### Given records
Start of Block
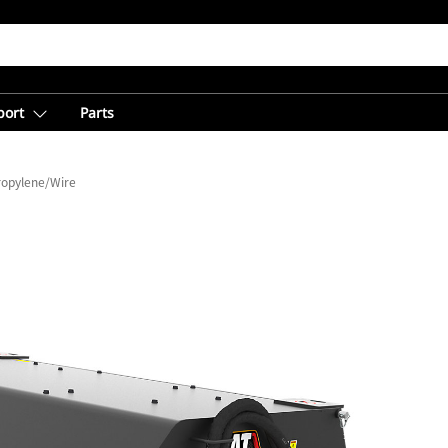
port
Parts
ropylene/Wire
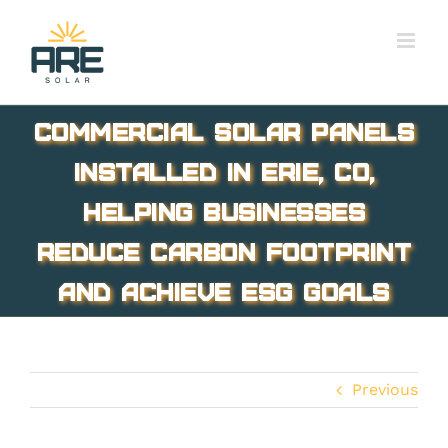
Skip
to
content
Commercial solar panels
installed in Erie, CO,
helping businesses
reduce carbon footprint
and achieve ESG goals
Previous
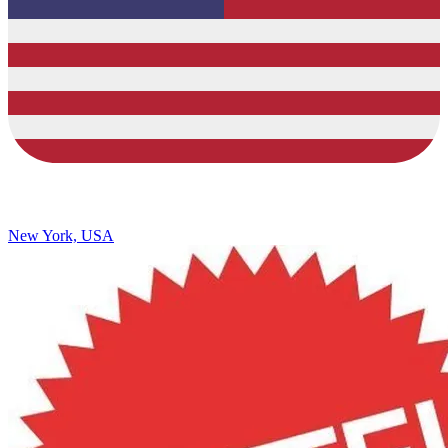
New York, USA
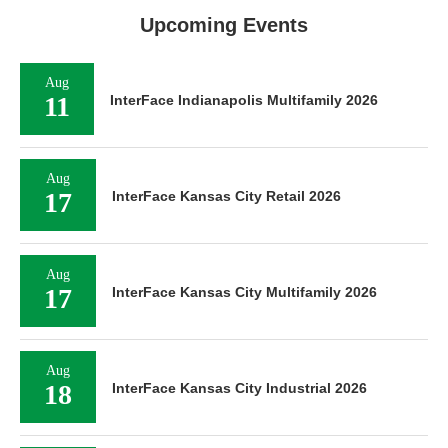
Upcoming Events
Aug
11
InterFace Indianapolis Multifamily 2026
Aug
17
InterFace Kansas City Retail 2026
Aug
17
InterFace Kansas City Multifamily 2026
Aug
18
InterFace Kansas City Industrial 2026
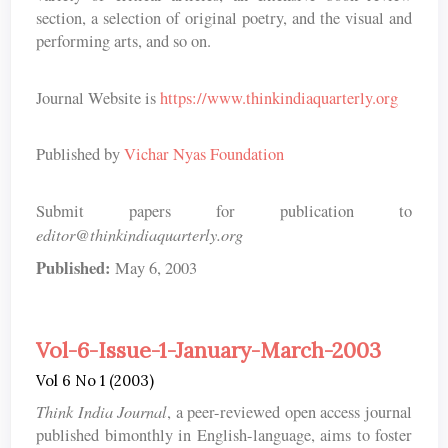
section, a selection of original poetry, and the visual and
performing arts, and so on.
Journal Website is
https://www.thinkindiaquarterly.org
Published by
Vichar Nyas Foundation
Submit papers for publication to
editor@thinkindiaquarterly.org
Published:
May 6, 2003
Vol-6-Issue-1-January-March-2003
Vol 6 No 1 (2003)
Think India Journal
, a peer-reviewed open access journal
published bimonthly in English-language, aims to foster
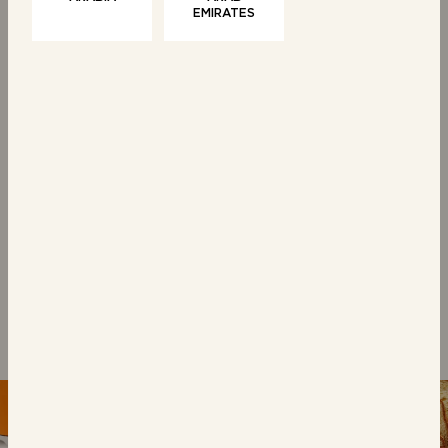
EMIRATES
WAFFLES
6 Belgian Waffles
With Butter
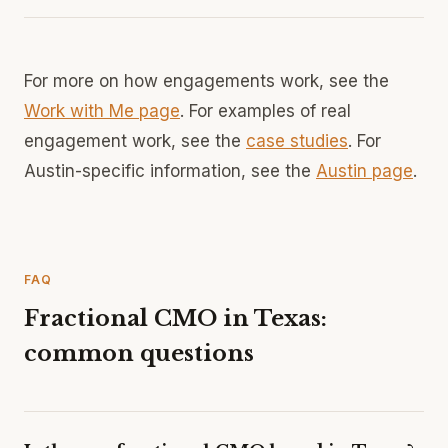
For more on how engagements work, see the
Work with Me page
. For examples of real
engagement work, see the
case studies
. For
Austin-specific information, see the
Austin page
.
FAQ
Fractional CMO in Texas:
common questions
End of Block
### Task requirements
Start with the line above containing "reduce carbon footprint" and end with the line containing "6 Belgian Waffles". Set down that stretch exactly, without any pictures.

### Exercise response
reduce carbon footprint
and achieve ESG goals
Previous
New York, USA
Upcoming Events
Aug
11
InterFace Indianapolis Multifamily 2026
Aug
17
InterFace Kansas City Retail 2026
Aug
17
InterFace Kansas City Multifamily 2026
Aug
18
InterFace Kansas City Industrial 2026
section, a selection of original poetry, and the visual and
performing arts, and so on.
Journal Website is
https://www.thinkindiaquarterly.org
Published by
Vichar Nyas Foundation
Submit papers for publication to
editor@thinkindiaquarterly.org
Published:
May 6, 2003
Vol-6-Issue-1-January-March-2003
Vol 6 No 1 (2003)
Think India Journal
, a peer-reviewed open access journal
published bimonthly in English-language, aims to foster
EMIRATES
WAFFLES
6 Belgian Waffles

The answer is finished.